• [Assignment]: Starting at the line that contains "available for sale", transcribe each line through the end of the material below, exactly and nothing else, leaving out the pictures.
---+---
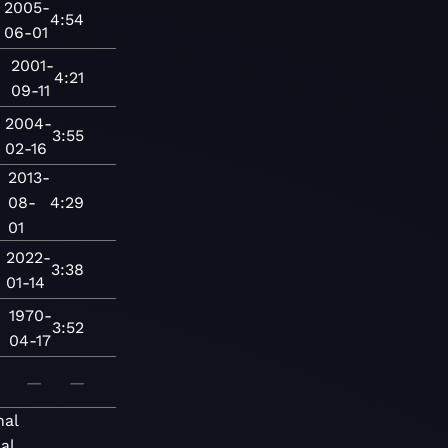
2005-
4:54
06-01
2001-
4:21
09-11
2004-
3:55
02-16
2013-
08-
4:29
01
2022-
3:38
01-14
1970-
3:52
04-17
—
—
nal
al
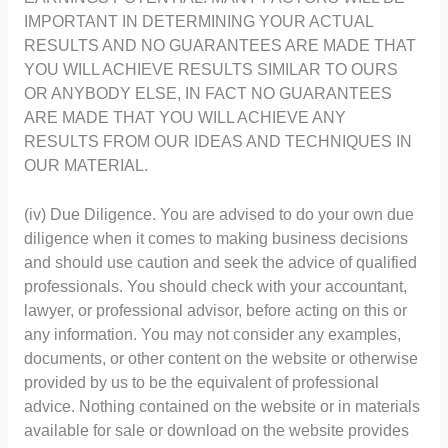
IMPORTANT IN DETERMINING YOUR ACTUAL
RESULTS AND NO GUARANTEES ARE MADE THAT
YOU WILL ACHIEVE RESULTS SIMILAR TO OURS
OR ANYBODY ELSE, IN FACT NO GUARANTEES
ARE MADE THAT YOU WILL ACHIEVE ANY
RESULTS FROM OUR IDEAS AND TECHNIQUES IN
OUR MATERIAL.
(iv) Due Diligence. You are advised to do your own due
diligence when it comes to making business decisions
and should use caution and seek the advice of qualified
professionals. You should check with your accountant,
lawyer, or professional advisor, before acting on this or
any information. You may not consider any examples,
documents, or other content on the website or otherwise
provided by us to be the equivalent of professional
advice. Nothing contained on the website or in materials
available for sale or download on the website provides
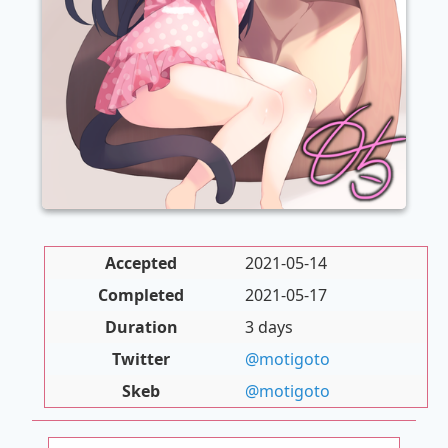
Accepted
2021-05-14
Completed
2021-05-17
Duration
3 days
Twitter
@motigoto
Skeb
@motigoto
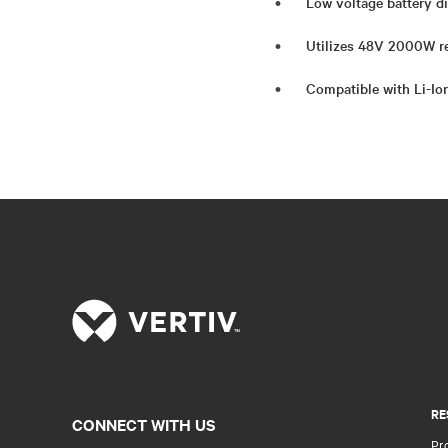
Low voltage battery di
Utilizes 48V 2000W re
Compatible with Li-Io
RE
CONNECT WITH US
Pr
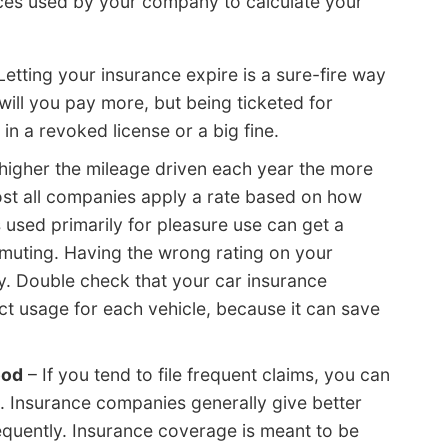
pieces used by your company to calculate your
Letting your insurance expire is a sure-fire way
 will you pay more, but being ticketed for
 in a revoked license or a big fine.
higher the mileage driven each year the more
most all companies apply a rate based on how
s used primarily for pleasure use can get a
muting. Having the wrong rating on your
 Double check that your car insurance
ct usage for each vehicle, because it can save
ood
– If you tend to file frequent claims, you can
. Insurance companies generally give better
frequently. Insurance coverage is meant to be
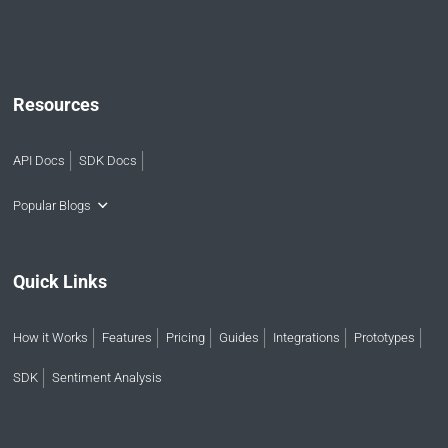
Resources
API Docs
SDK Docs
Popular Blogs
Quick Links
How it Works
Features
Pricing
Guides
Integrations
Prototypes
SDK
Sentiment Analysis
---+---
• [Result of the task]:
available for sale or download on the website provides
Accepted
2021-05-14
Completed
2021-05-17
Duration
3 days
Twitter
@motigoto
Skeb
@motigoto
Low voltage battery di
Utilizes 48V 2000W re
Compatible with Li-Io
RE
CONNECT WITH US
Pr
pieces used by your company to calculate your
Letting your insurance expire is a sure-fire way
 will you pay more, but being ticketed for
 in a revoked license or a big fine.
higher the mileage driven each year the more
most all companies apply a rate based on how
s used primarily for pleasure use can get a
muting. Having the wrong rating on your
 Double check that your car insurance
ct usage for each vehicle, because it can save
ood
– If you tend to file frequent claims, you can
. Insurance companies generally give better
frequently. Insurance coverage is meant to be
Resources
API Docs
SDK Docs
Popular Blogs
Quick Links
How it Works
Features
Pricing
Guides
Integrations
Prototypes
SDK
Sentiment Analysis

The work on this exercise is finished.